Discussion in 'Classic Menswear' started by Manton, Jul 30, 2012.
So how's this stuff I put together today? Squarefail? Wholefail?
Shirt is solid purple on white. Tie is green. Suiting is white stripes on navy.
I don't wear stripes like that (if I do, they are chalk stripe flannel rather than on worsted), but I do like the suiting.
Also, when people tell you "go strong or go home," don't listen.
Stitchy - nice combo, if conservative. This is a suit, yes? Shirt collar could be better.
RD - I like. Except for the shirt. It's not terrible, but it makes the whole thing a bit too colorful. I'm not sure what to suggest otherwise. Maybe a light blue pencil stripe.
Thanks, un. Yes it is a suit. Agree about collar. Another older BB shirt.
Diaz, first of all, ditch th bulky knot. Second, that's the wrong tie for a coat like that. The colors are too close and the pattern is too businessy.
/\ Would you guys provide a short explanation on what could be better to the eye on stitches' collar? Is it too straight-collar and not enough spread? Do these features ebb and flow with fashion/trend?
It has long been held that collar points should extend to the lapel of the jacket.
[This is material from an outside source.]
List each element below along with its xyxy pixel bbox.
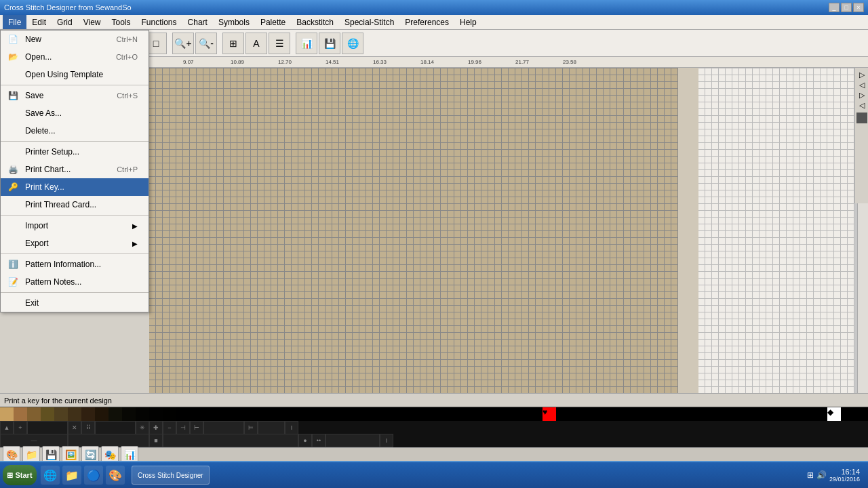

A smaller, skimpier collar that leaves a gap of shirting underneath looks less conservative and breaks up the clean lines of a fit.
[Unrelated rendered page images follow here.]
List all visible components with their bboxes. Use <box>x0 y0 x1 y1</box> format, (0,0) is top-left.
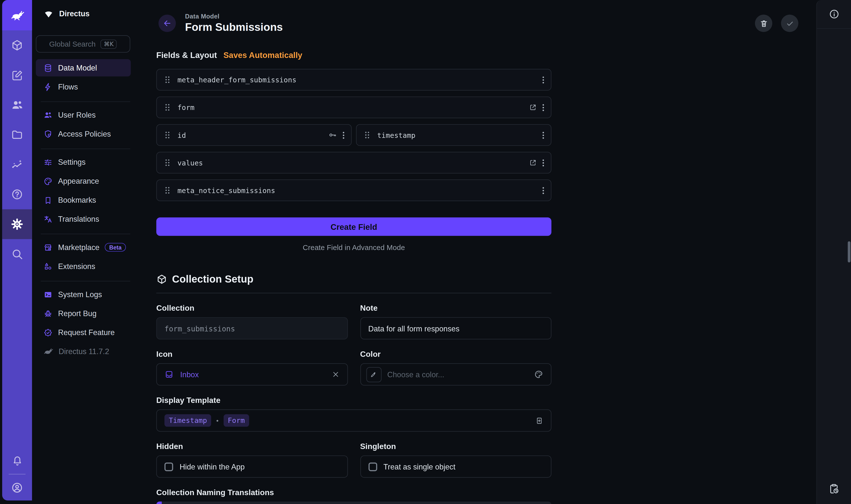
directus-rabbit-icon <box>10 8 24 22</box>
beta-badge: Beta <box>105 243 126 252</box>
module-insights[interactable] <box>2 150 32 180</box>
hidden-input[interactable]: Hide within the App <box>156 455 348 478</box>
template-chip[interactable]: Timestamp <box>164 414 211 427</box>
project-name: Directus <box>59 9 90 18</box>
field-row[interactable]: meta_header_form_submissions <box>156 69 551 90</box>
page-scrollbar[interactable] <box>848 241 851 263</box>
sidebar-item-label: Marketplace <box>58 243 100 252</box>
sidebar-item-system-logs[interactable]: System Logs <box>36 286 131 303</box>
cube-icon <box>11 39 23 52</box>
breadcrumb[interactable]: Data Model <box>185 13 283 19</box>
field-row[interactable]: timestamp <box>356 124 552 146</box>
naming-translations-partial-control[interactable] <box>156 502 551 504</box>
lightning-icon <box>44 82 53 91</box>
kebab-menu-icon[interactable] <box>542 159 544 167</box>
account-circle-icon <box>11 481 23 494</box>
drag-handle-icon[interactable] <box>164 158 170 167</box>
module-help[interactable] <box>2 180 32 209</box>
kebab-menu-icon[interactable] <box>542 76 544 84</box>
advanced-mode-link[interactable]: Create Field in Advanced Mode <box>156 244 551 252</box>
collection-label: Collection <box>156 304 348 312</box>
template-chip[interactable]: Form <box>223 414 249 427</box>
global-search-input[interactable]: Global Search ⌘K <box>36 35 130 53</box>
delete-collection-button[interactable] <box>755 15 772 32</box>
sidebar-item-translations[interactable]: Translations <box>36 210 131 228</box>
field-row[interactable]: values <box>156 152 551 174</box>
cube-icon <box>156 274 167 285</box>
module-files[interactable] <box>2 120 32 150</box>
sidebar-item-report-bug[interactable]: Report Bug <box>36 305 131 322</box>
module-content[interactable] <box>2 30 32 60</box>
close-icon[interactable] <box>331 370 340 378</box>
field-row[interactable]: meta_notice_submissions <box>156 180 551 201</box>
kebab-menu-icon[interactable] <box>542 131 544 139</box>
icon-field: Icon Inbox <box>156 350 348 385</box>
account-button[interactable] <box>2 476 32 500</box>
display-template-input[interactable]: Timestamp • Form <box>156 409 551 432</box>
sidebar-version: Directus 11.7.2 <box>36 343 131 360</box>
sidebar-item-settings[interactable]: Settings <box>36 154 131 170</box>
sidebar-item-label: System Logs <box>58 290 102 299</box>
drag-handle-icon[interactable] <box>364 131 370 139</box>
info-sidebar-button[interactable] <box>817 0 851 29</box>
drag-handle-icon[interactable] <box>164 186 170 195</box>
kebab-menu-icon[interactable] <box>542 186 544 194</box>
note-input[interactable]: Data for all form responses <box>360 317 551 339</box>
sidebar-item-label: Flows <box>58 82 78 91</box>
database-icon <box>44 63 53 72</box>
directus-app: Directus Global Search ⌘K Data Model Flo… <box>0 0 851 504</box>
singleton-input[interactable]: Treat as single object <box>360 455 551 478</box>
sidebar-item-bookmarks[interactable]: Bookmarks <box>36 191 131 209</box>
drag-handle-icon[interactable] <box>164 103 170 112</box>
module-search[interactable] <box>2 239 32 269</box>
sidebar-item-request-feature[interactable]: Request Feature <box>36 324 131 341</box>
icon-input[interactable]: Inbox <box>156 363 348 385</box>
users-icon <box>11 98 24 111</box>
create-field-button[interactable]: Create Field <box>156 217 551 236</box>
sidebar-item-user-roles[interactable]: User Roles <box>36 106 131 124</box>
singleton-field: Singleton Treat as single object <box>360 442 551 478</box>
sidebar-item-label: Extensions <box>58 262 95 270</box>
directus-logo-button[interactable] <box>2 0 32 30</box>
module-users[interactable] <box>2 90 32 120</box>
back-button[interactable] <box>158 15 176 32</box>
sidebar-item-extensions[interactable]: Extensions <box>36 258 131 275</box>
external-link-icon[interactable] <box>529 159 537 166</box>
add-box-icon[interactable] <box>535 416 543 425</box>
arrow-left-icon <box>162 18 172 28</box>
notifications-button[interactable] <box>2 449 32 473</box>
drag-handle-icon[interactable] <box>164 75 170 84</box>
singleton-checkbox[interactable] <box>368 462 377 471</box>
module-editor[interactable] <box>2 60 32 90</box>
storefront-icon <box>44 242 53 252</box>
icon-value: Inbox <box>180 370 199 379</box>
trash-icon <box>759 19 768 28</box>
eyedropper-button[interactable] <box>366 367 381 382</box>
collection-setup-header: Collection Setup <box>156 273 551 285</box>
clipboard-clock-icon <box>828 483 840 494</box>
kebab-menu-icon[interactable] <box>542 103 544 111</box>
display-template-label: Display Template <box>156 396 551 404</box>
module-settings[interactable] <box>2 209 32 239</box>
sidebar-item-access-policies[interactable]: Access Policies <box>36 125 131 143</box>
form-row: Collection form_submissions Note Data fo… <box>156 304 551 339</box>
version-label: Directus 11.7.2 <box>58 347 109 356</box>
sidebar-item-marketplace[interactable]: Marketplace Beta <box>36 239 131 256</box>
drag-handle-icon[interactable] <box>164 131 170 139</box>
kebab-menu-icon[interactable] <box>343 131 345 139</box>
sidebar-item-appearance[interactable]: Appearance <box>36 172 131 190</box>
save-button[interactable] <box>781 15 798 32</box>
external-link-icon[interactable] <box>529 104 537 111</box>
palette-icon[interactable] <box>534 370 543 379</box>
sidebar-item-label: Appearance <box>58 177 99 185</box>
field-row[interactable]: form <box>156 96 551 118</box>
note-field: Note Data for all form responses <box>360 304 551 339</box>
color-input[interactable]: Choose a color... <box>360 363 551 385</box>
project-header[interactable]: Directus <box>32 0 135 27</box>
sidebar-item-label: Access Policies <box>58 130 111 138</box>
hidden-checkbox[interactable] <box>164 462 173 471</box>
sidebar-item-data-model[interactable]: Data Model <box>36 59 131 76</box>
revisions-button[interactable] <box>828 483 840 497</box>
sidebar-item-flows[interactable]: Flows <box>36 78 131 95</box>
field-row[interactable]: id <box>156 124 352 146</box>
Look at the first few pages of this thread and note the proportion of the collar in regards to the tie and lapels. They extend at least to the beginning of the lapel, compliment the width of the tie and the size of its knot, and echo the formality (or informality) of the fit. A nice roll at the top of the collar and clean buttoning points (that do not show layers of shirt when worn with a tie) are also nice details.
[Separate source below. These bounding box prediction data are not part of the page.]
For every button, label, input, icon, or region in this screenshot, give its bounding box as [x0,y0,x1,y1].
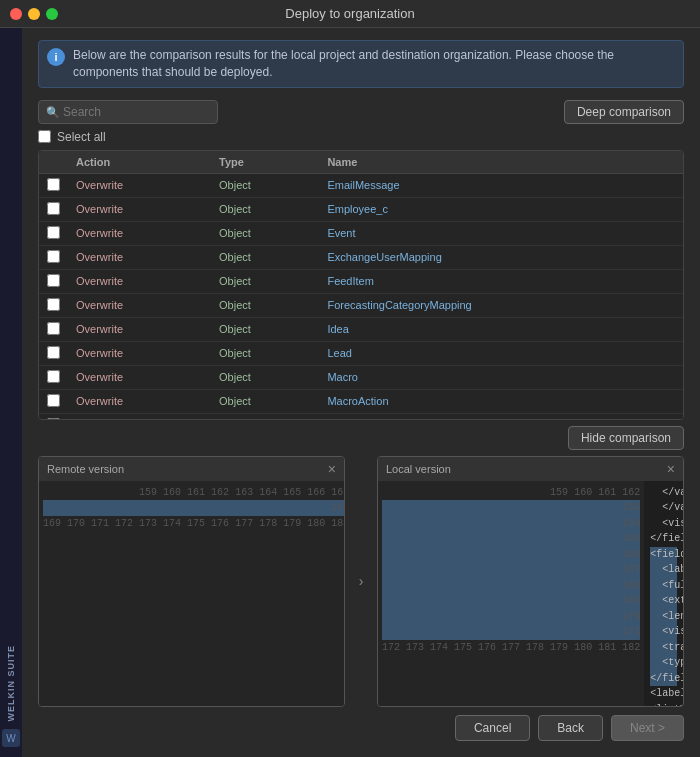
table-row[interactable]: Overwrite Object EmailMessage [39,173,683,197]
next-button: Next > [611,715,684,741]
row-name: DuplicateRecordItem [319,413,683,420]
select-all-label: Select all [57,130,106,144]
minimize-button[interactable] [28,8,40,20]
table-row[interactable]: Overwrite Object Employee_c [39,197,683,221]
row-checkbox[interactable] [47,202,60,215]
row-name: Employee_c [319,197,683,221]
maximize-button[interactable] [46,8,58,20]
row-name: FeedItem [319,269,683,293]
col-action: Action [68,151,211,174]
row-type: Object [211,389,319,413]
col-type: Type [211,151,319,174]
row-type: Object [211,197,319,221]
row-checkbox[interactable] [47,298,60,311]
row-type: Object [211,413,319,420]
row-checkbox[interactable] [47,370,60,383]
objects-table: Action Type Name Overwrite Object EmailM… [38,150,684,420]
local-panel-body: 159 160 161 162 163 164 165 166 167 168 … [378,481,683,706]
info-text: Below are the comparison results for the… [73,47,675,81]
row-type: Object [211,341,319,365]
local-code-content: </valueSetDefinition> </valueSet> <visib… [644,481,683,706]
deep-comparison-button[interactable]: Deep comparison [564,100,684,124]
select-all-checkbox[interactable] [38,130,51,143]
main-content: i Below are the comparison results for t… [22,28,700,757]
row-checkbox[interactable] [47,178,60,191]
local-panel: Local version × 159 160 161 162 163 164 … [377,456,684,707]
select-all-row: Select all [38,130,684,144]
table-header-row: Action Type Name [39,151,683,174]
col-checkbox [39,151,68,174]
row-action: Overwrite [68,413,211,420]
row-checkbox[interactable] [47,394,60,407]
remote-panel-title: Remote version [47,463,124,475]
local-panel-title: Local version [386,463,451,475]
hide-comparison-button[interactable]: Hide comparison [568,426,684,450]
diff-arrow: › [353,456,369,707]
row-action: Overwrite [68,245,211,269]
row-checkbox[interactable] [47,346,60,359]
row-name: EmailMessage [319,173,683,197]
back-button[interactable]: Back [538,715,603,741]
row-action: Overwrite [68,389,211,413]
row-type: Object [211,173,319,197]
bottom-bar: Cancel Back Next > [38,707,684,745]
table-row[interactable]: Overwrite Object Macro [39,365,683,389]
remote-panel-close[interactable]: × [328,461,336,477]
row-name: Macro [319,365,683,389]
info-bar: i Below are the comparison results for t… [38,40,684,88]
table-row[interactable]: Overwrite Object FeedItem [39,269,683,293]
local-panel-close[interactable]: × [667,461,675,477]
local-line-numbers: 159 160 161 162 163 164 165 166 167 168 … [378,481,644,706]
row-action: Overwrite [68,317,211,341]
row-name: ForecastingCategoryMapping [319,293,683,317]
row-type: Object [211,365,319,389]
comparison-panels: Remote version × 159 160 161 162 163 164… [38,456,684,707]
row-type: Object [211,269,319,293]
row-action: Overwrite [68,341,211,365]
local-panel-header: Local version × [378,457,683,481]
titlebar: Deploy to organization [0,0,700,28]
table-row[interactable]: Overwrite Object Idea [39,317,683,341]
table-row[interactable]: Overwrite Object MacroAction [39,389,683,413]
remote-panel-header: Remote version × [39,457,344,481]
row-checkbox[interactable] [47,322,60,335]
row-action: Overwrite [68,365,211,389]
row-action: Overwrite [68,221,211,245]
sidebar: WELKIN SUITE W [0,28,22,757]
remote-line-numbers: 159 160 161 162 163 164 165 166 167 168 … [39,481,344,706]
row-name: MacroAction [319,389,683,413]
cancel-button[interactable]: Cancel [455,715,530,741]
row-type: Object [211,293,319,317]
window-controls[interactable] [10,8,58,20]
row-action: Overwrite [68,269,211,293]
remote-panel-body: 159 160 161 162 163 164 165 166 167 168 … [39,481,344,706]
window-title: Deploy to organization [285,6,414,21]
hide-comparison-row: Hide comparison [38,426,684,450]
row-checkbox[interactable] [47,418,60,420]
table-row[interactable]: Overwrite Object Event [39,221,683,245]
col-name: Name [319,151,683,174]
row-checkbox[interactable] [47,250,60,263]
row-action: Overwrite [68,293,211,317]
row-name: Lead [319,341,683,365]
remote-panel: Remote version × 159 160 161 162 163 164… [38,456,345,707]
row-name: ExchangeUserMapping [319,245,683,269]
search-wrap: 🔍 [38,100,218,124]
row-checkbox[interactable] [47,226,60,239]
row-checkbox[interactable] [47,274,60,287]
table-row[interactable]: Overwrite Object DuplicateRecordItem [39,413,683,420]
row-type: Object [211,317,319,341]
brand-name: WELKIN SUITE [6,645,16,722]
table-row[interactable]: Overwrite Object Lead [39,341,683,365]
table-row[interactable]: Overwrite Object ExchangeUserMapping [39,245,683,269]
search-input[interactable] [38,100,218,124]
row-type: Object [211,221,319,245]
main-panel: i Below are the comparison results for t… [22,28,700,757]
table-row[interactable]: Overwrite Object ForecastingCategoryMapp… [39,293,683,317]
row-name: Event [319,221,683,245]
close-button[interactable] [10,8,22,20]
sidebar-logo-icon: W [2,729,20,747]
row-type: Object [211,245,319,269]
info-icon: i [47,48,65,66]
row-action: Overwrite [68,197,211,221]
A collar should also frame the face and be somewhat in line with the gorge, though you can't really tell either of those two things from stitch's example.
Thanks for the feedback. I tried a FIH and a double FIH and the thin blade was showing (I hate being short *sigh*). This is actually a Pratt, didn't know what else to do...
What kind of tie would work for this? I'm guessing something with texture, like a grenadine?
Thank you. I understand that and agree with it. If I could use in stitches as a guineau pig for just a bit longer here for my own education ... is the problem the shirt, the jacket, or just bad karma between the two? I guess it's also possible everything else is OK except the fit. (Thanks for the forebearance stitch.)
>> edit: I studied your response further and have concluded that it's really everything working together. (thanks again ... this is heightening my awareness in ways I hope are helpful.)
Is Manton's disdain for neats with odd jackets universal? It's not something I really feel intuitively the same way I feel that pinstripes are for business.
That would be interesting to know... I've always found neats less businessy than, say, stripes, plain or pin dots; but that might be because that's what I'm used to see businessmen wearing around here (and this country isn't exactly a sartorial paradise)
"Long" as in "SF likes it"?
"Long" as in since roughly 2002.
I don't think that's a universal view, on SF or IRL. But I do share it.
I don't think that's a universal view, on SF or IRL. I don't share it. Although this specific tie (and blue neats in general, although there are exceptions) looks too business to me too.